But when addressing our budget deficits, there remains a huge issue that is almost never even mentioned that will go a long way in helping us regain fiscal solvency, and that is the federal ownership of land. Most people do not realize this, but today the federal government owns about 650 million acres of land, almost 30% of our country! This property is held as national parks, national forests, national wildlife refuges, Indian reservations and military reservations, and for the good of the country’s economic health, this landowning should be reassessed.

Of course, no one is proposing to sell Yellowstone, Yosemite or any of our other national treasures or military reservations that are necessary for our security. But the federal government also owns huge tracts of forests, deserts, meadows, mountains and shore lands. It would be better for everyone if that ownership were significantly reduced. (And if it is Native American land, give it back to them and let them run it!)

What would happen if some of this land were to be sold to the private sector?
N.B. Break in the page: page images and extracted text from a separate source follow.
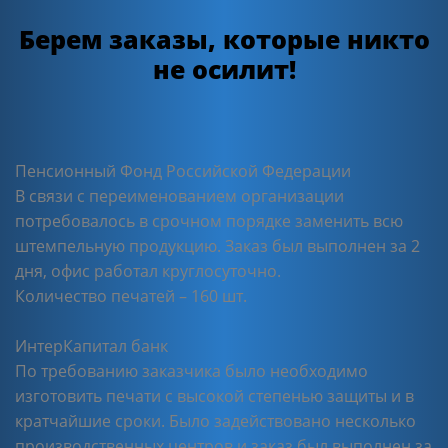
Берем заказы, которые никто
не осилит!
Пенсионный Фонд Российской Федерации
В связи с переименованием организации
потребовалось в срочном порядке заменить всю
штемпельную продукцию. Заказ был выполнен за 2
дня, офис работал круглосуточно.
Количество печатей – 160 шт.
ИнтерКапитал банк
По требованию заказчика было необходимо
изготовить печати с высокой степенью защиты и в
кратчайшие сроки. Было задействовано несколько
производственных центров и заказ был выполнен за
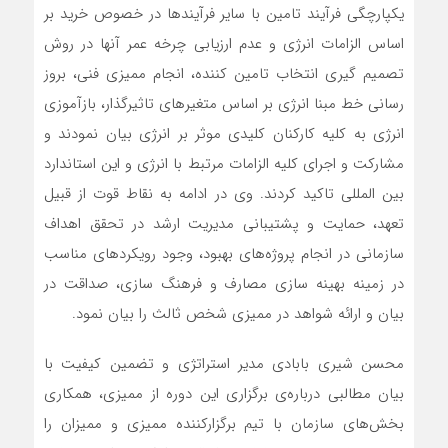
یکپارچگی فرآیند تامین با سایر فرآیندها در خصوص خرید بر
اساس الزامات انرژی و عدم ارزیابی چرخه عمر آنها در روش
تصمیم گیری انتخاب تامین کننده، انجام ممیزی فنی، بروز
رسانی خط مبنا انرژی بر اساس متغیرهای تاثیرگذار، بازآموزی
انرژی به کلیه کارکنان کلیدی موثر بر انرژی بیان نمودند و
مشارکت و اجرای کلیه الزامات مرتبط با انرژی و این استاندارد
بین المللی تاکید کردند. وی در ادامه به نقاط قوت از قبیل
تعهد، حمایت و پشتیبانی مدیریت ارشد در تحقق اهداف
سازمانی در انجام پروژه‌های بهبود، وجود رویکردهای مناسب
در زمینه بهینه سازی مصارف و فرهنگ سازی، صداقت در
بیان و ارائه شواهد در ممیزی شخص ثالث را بیان نمود.
محسن شیری بابادی مدیر استراتژی و تضمین کیفیت با
بیان مطالبی درباره‌ی برگزاری این دوره از ممیزی، همکاری
بخش‌های سازمان با تیم برگزارکننده ممیزی و ممیزان را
In addition to the monies received from the sales, the privately held land would also generate property, sales and income taxes, all of which would reduce the government’s financial deficits.
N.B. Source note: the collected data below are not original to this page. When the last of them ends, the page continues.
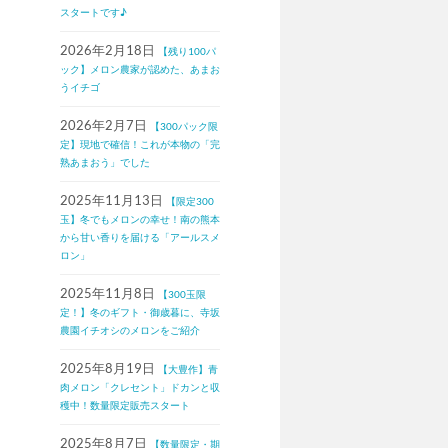
スタートです♪
2026年2月18日
【残り100パ
ック】メロン農家が認めた、あまお
うイチゴ
2026年2月7日
【300パック限
定】現地で確信！これが本物の「完
熟あまおう」でした
2025年11月13日
【限定300
玉】冬でもメロンの幸せ！南の熊本
から甘い香りを届ける「アールスメ
ロン」
2025年11月8日
【300玉限
定！】冬のギフト・御歳暮に、寺坂
農園イチオシのメロンをご紹介
2025年8月19日
【大豊作】青
肉メロン「クレセント」ドカンと収
穫中！数量限定販売スタート
2025年8月7日
【数量限定・期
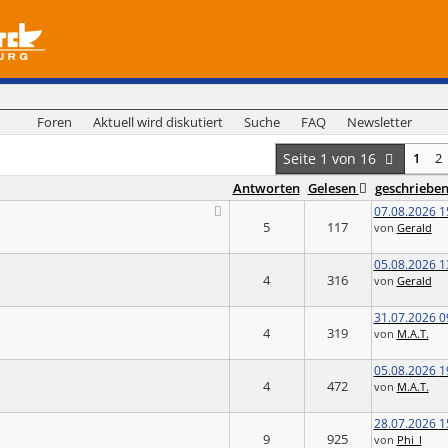
Foren
Aktuell wird diskutiert
Suche
FAQ
Newsletter
Seite 1 von 16
1
2
Antworten
Gelesen
geschriebe
07.08.2026
1
5
117
von
Gerald
05.08.2026
1
4
316
von
Gerald
31.07.2026
0
4
319
von
M.A.T.
05.08.2026
1
4
472
von
M.A.T.
28.07.2026
1
9
925
von
Phi_l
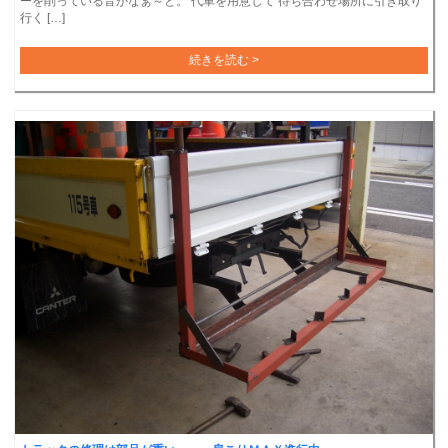
ーを削っている音かなぁ～と。 代車を用意して 待ち合わせ場所に引き取り
行く […]
続きを読む >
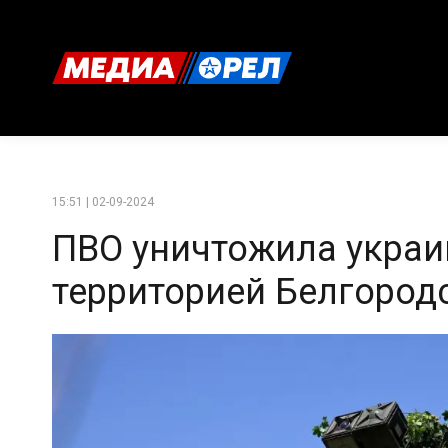
15:51 | 02-09-2024
ПВО уничтожила украи
территорией Белгород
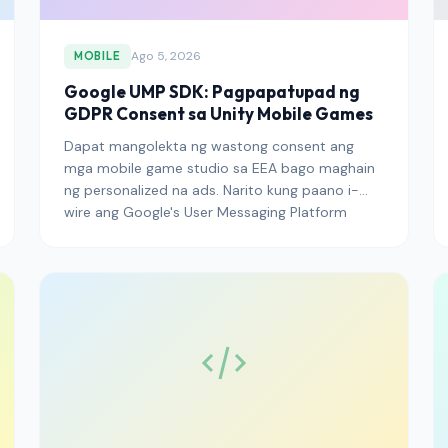
Ago 5, 2026
MOBILE
Google UMP SDK: Pagpapatupad ng
GDPR Consent sa Unity Mobile Games
Dapat mangolekta ng wastong consent ang
mga mobile game studio sa EEA bago maghain
ng personalized na ads. Narito kung paano i-
wire ang Google's User Messaging Platform
(UMP) SDK sa Unity nang tama.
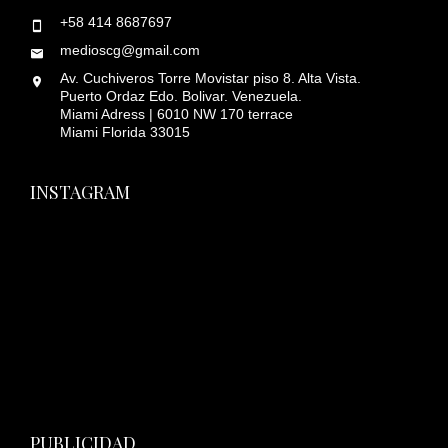
+58 414 8687697
medioscg@gmail.com
Av. Cuchiveros Torre Movistar piso 8. Alta Vista.
Puerto Ordaz Edo. Bolivar. Venezuela.
Miami Adress | 6010 NW 170 terrace
Miami Florida 33015
INSTAGRAM
PUBLICIDAD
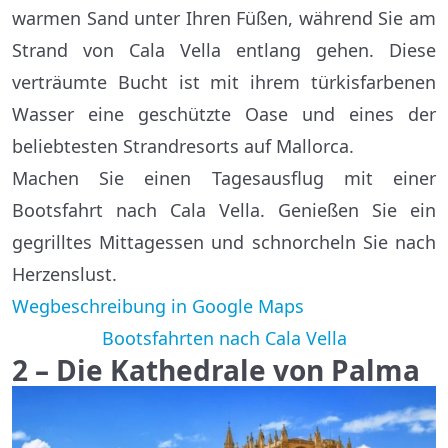
warmen Sand unter Ihren Füßen, während Sie am
Strand von Cala Vella entlang gehen. Diese
verträumte Bucht ist mit ihrem türkisfarbenen
Wasser eine geschützte Oase und eines der
beliebtesten Strandresorts auf Mallorca.
Machen Sie einen Tagesausflug mit einer
Bootsfahrt nach Cala Vella. Genießen Sie ein
gegrilltes Mittagessen und schnorcheln Sie nach
Herzenslust.
Wegbeschreibung in Google Maps
Bootsfahrten nach Cala Vella
2 – Die Kathedrale von Palma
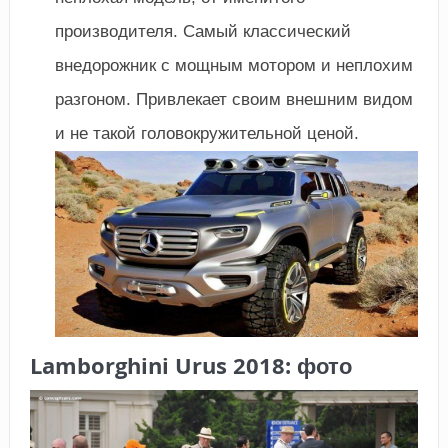
производителя. Самый классический
внедорожник с мощным мотором и неплохим
разгоном. Привлекает своим внешним видом
и не такой головокружительной ценой.
Lamborghini Urus 2018: фото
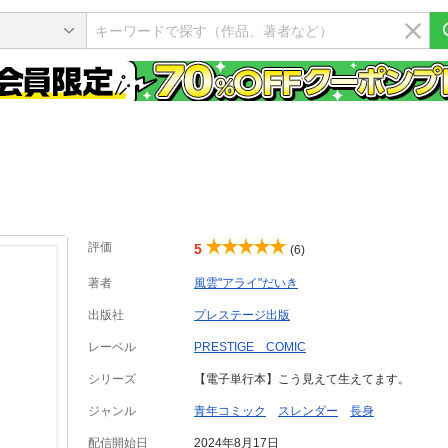
評価
5
(6)
著者
風雲"アライ"だいき
出版社
プレステージ出版
レーベル
PRESTIGE COMIC
シリーズ
【電子単行本】こう見えて生えてます。
ジャンル
青年コミック
スレンダー
長身
配信開始日
2024年8月17日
But the benefits would be much more than financial. Not only is the federal government the largest polluter of land in the country, it virtually never manages property nearly as well as people do in the private sector. Why? Today the Bureau of Land Management, for example, leases out public grazing lands at artificially low rates to politically powerful people, who, in turn, have no incentive to keep from overgrazing it.

Put yourself in their place. If you had a lease to graze your cattle on government land for five years, you would want to maximize your short-term revenues as much as you could, without consideration of what it might do to the land. So you would tend to overgraze it. But if you were the owner, you would have incentives to husband the land, because if you didn’t, it would decrease in utility and value.
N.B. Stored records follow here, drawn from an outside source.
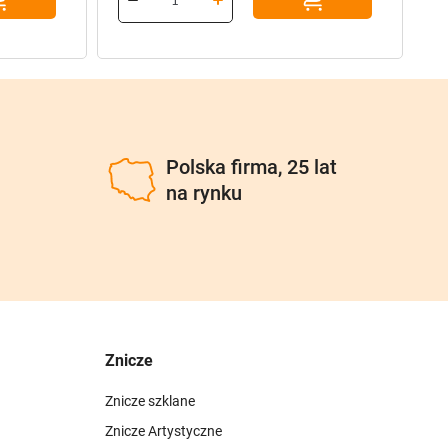
96
77
u
Polska firma, 25 lat
na rynku
Znicze
Znicze szklane
Znicze Artystyczne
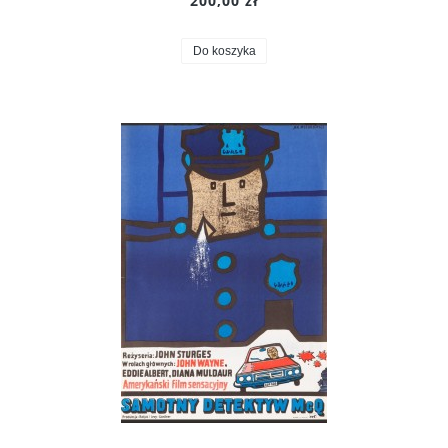
200,00 zł
Do koszyka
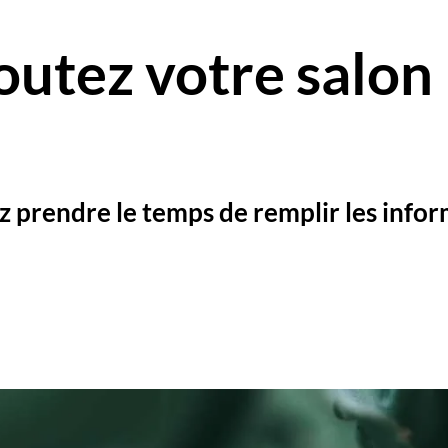
outez votre salon
ez prendre le temps de remplir les info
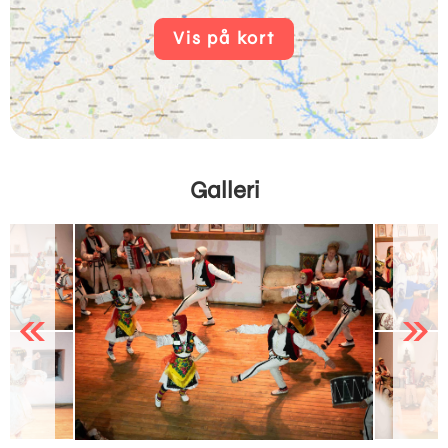
Vis på kort
Galleri
Previous
Next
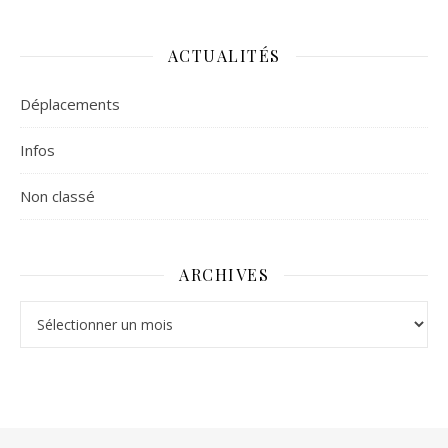
ACTUALITÉS
Déplacements
Infos
Non classé
ARCHIVES
Archives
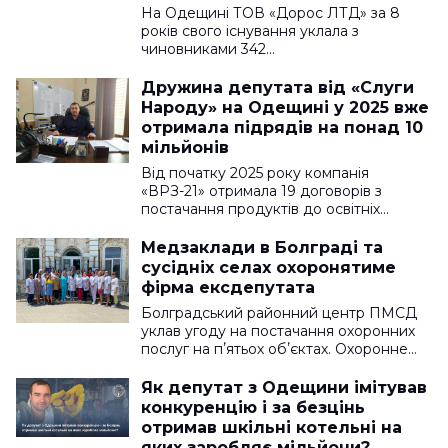
На Одещині ТОВ «Дорос ЛТД» за 8
років свого існування уклала з
чиновниками 342…
Дружина депутата від «Слуги
Народу» на Одещині у 2025 вже
отримала підрядів на понад 10
мільйонів
Від початку 2025 року компанія
«ВРЗ-21» отримала 19 договорів з
постачання продуктів до освітніх…
Медзаклади в Болграді та
сусідніх селах охоронятиме
фірма ексдепутата
Болградський районний центр ПМСД
уклав угоду на постачання охоронних
послуг на пʼятьох обʼєктах. Охоронне…
Як депутат з Одещини імітував
конкуренцію і за безцінь
отримав шкільні котельні на
яких заробляє мільйони?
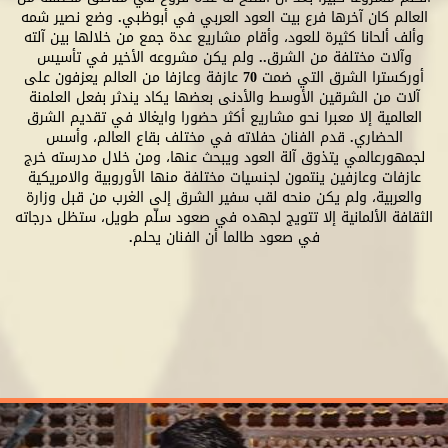
العالم كان آخرها فرع بيت العود العربي في أبوظبي. وضع نصير شمه
وألف ألحانا كثيرة للعود، وأقام مشاريع عدة جمع من خلالها بين آلته
وآلات مختلفة من الشرق.. ولم يكن مشروعه الأخير في تأسيس
أوركسترا الشرق التي ضمت 70 عازفة وعازفا من العالم يعزفون على
آلات من الشرقين الأوسط والأدنى بعضها يكاد يندثر بفعل العلمنة
العالمية إلا معبرا نحو مشاريع أكثر حضورا وايغالا في تقديم الشرق
الحضاري. قدم الفنان حفلاته في مختلف بقاع العالم، وأسس
لجمهورعالمي يتذوق آلة العود ويبحث عنها، ومن خلال مدرسته خرج
عازفات وعازفين ينتمون لجنسيات مختلفة منها الأوروبية والامريكية
والعربية، ولم يكن منحه لقب سفير الشرق إلى الغرب من قبل وزارة
الثقافة الألمانية إلا تتويج لجهده في صعود سلّم طويل، ستظل درجاته
في صعود طالما أن الفنان يحلم.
As another example, in England many trout streams have been privatized, which means that, among other things, the owners can sue anyone who pollutes them upstream. As a result, the property is carefully husbanded, because a clean, beautiful and natural stream full of trout is more valuable for bringing in visitors and people who fish than one that is less so. Other examples are abundant, particularly in Africa with their wild animals.

That is not at all to say that the government should not have laws regarding things like pollution. The biggest example of that would be drilling for oil. It should mostly be allowed, but anyone drilling anywhere should first be required to post a significant bond with a financially strong and stable company that will be forced to pay for the cleanup and other ramifications of every drop of oil that is spilled. That way the bonding company will rigorously supervise all of the drilling, because its own money would be at stake.

So there is a better way. Are we watching? Do we care? If so, please join me in writing a letter to your member of Congress demanding that he or she take steps that will actually fix these problems. As we have said before, it is our government, and if it isn’t working, it is nobody’s fault but our own.